*What to produce*
For each entry, return the text exactly and omit any image.

(Information supplied)

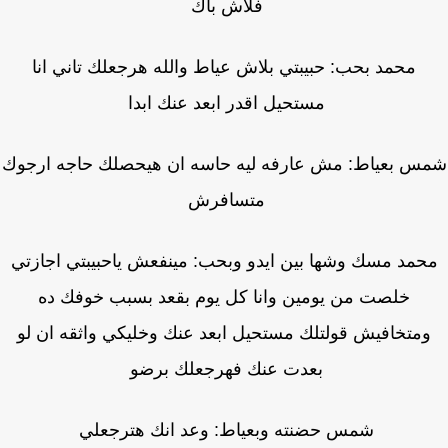
فلاش باك
محمد بحب: حبيبتي بلاش عياط والله هرجعلك تاني انا
مستحيل اقدر ابعد عنك ابدا
س بعياط: مش عارفه ليه حاسه ان هيحصلك حاجه ارجوك
متسافرش
حمد مسك وشها بين ايدو وبحب: مينفعش ياحبيبتي اجازتي
خلصت من يومين وانا كل يوم بقعد بسبب خوفك ده
متخافيش قولتلك مستحيل ابعد عنك وخليكي واثقه ان لو
بعدت عنك فهرجعلك برضو
شمس حضنته وبعياط: وعد انك هترجعلي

(End Information supplied)

*Reply*
فلاش باك
محمد بحب: حبيبتي بلاش عياط والله هرجعلك تاني انا
مستحيل اقدر ابعد عنك ابدا
س بعياط: مش عارفه ليه حاسه ان هيحصلك حاجه ارجوك
متسافرش
حمد مسك وشها بين ايدو وبحب: مينفعش ياحبيبتي اجازتي
خلصت من يومين وانا كل يوم بقعد بسبب خوفك ده
متخافيش قولتلك مستحيل ابعد عنك وخليكي واثقه ان لو
بعدت عنك فهرجعلك برضو
شمس حضنته وبعياط: وعد انك هترجعلي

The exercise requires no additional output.